Poza tym otrzymujemy domyślnie wypełnienie ekranu filmem, choć to już standard. Np. mając ultrapanoramiczne proporcje matrycy w widoku poziomym, obraz pokrywa cały wyświetlacz. Można go też jednym gestem pomniejszyć do oryginalnych proporcji 16:9 i odzyskać obcięte pasy kosztem czarnych fragmentów po bokach. No chyba, że nasz telefon ma dokładnie takie proporcje co nagrywany film, wtedy naturalnie opcja nie jest aktywna.

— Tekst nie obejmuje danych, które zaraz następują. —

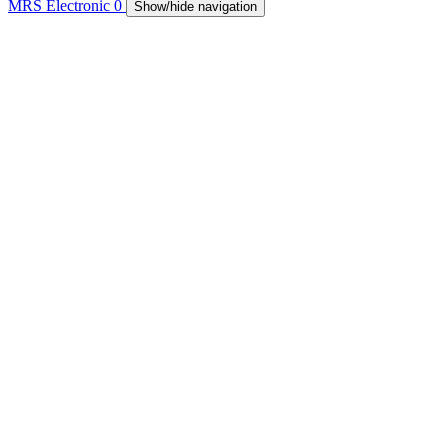
MRS Electronic
0
Show/hide navigation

Nowatorskie podejście, ale Polacy mogą kręcić nosem
Mimo nakierowania się wyłącznie na mobilnych użytkowników, serwis ma niewątpliwie potencjał i wnosi ogromny powiew świeżości. Na razie ma tylko dwie wady. Jedna z nich to niezbyt przepastna biblioteka wideo. Jednak pamiętajmy, że kolejne tytuły są w produkcji, stoją za nimi wielcy świata kina i telewizji. Niewiadomą pozostaje tylko, w jakim tempie Quibi będzie zapełniać się nowymi produkcjami.
Większą niedogodnością jest ignorowanie polskiej widowni mimo dostępności serwisu w naszym kraju. Nawet nie liczyłbym na lektora czy dubbing, ale wzorem Amazon Prime Video można by było zaopatrzyć jakąś część zawartości w polskie napisy, który nie ma tak wielu wideo z lektorem lub dubbingiem jak Netflix. Niestety problem jest szerszy i nie tylko Polacy mogą czuć się pominięci. Obecnie można włączyć napisy po angielsku lub hiszpańsku, które i tak przydadzą się tylko odbiorcom w miarę dobrze znającym ten język. Innych wersji brak i nie wiadomo kiedy mogłyby pojawić się na Quibi.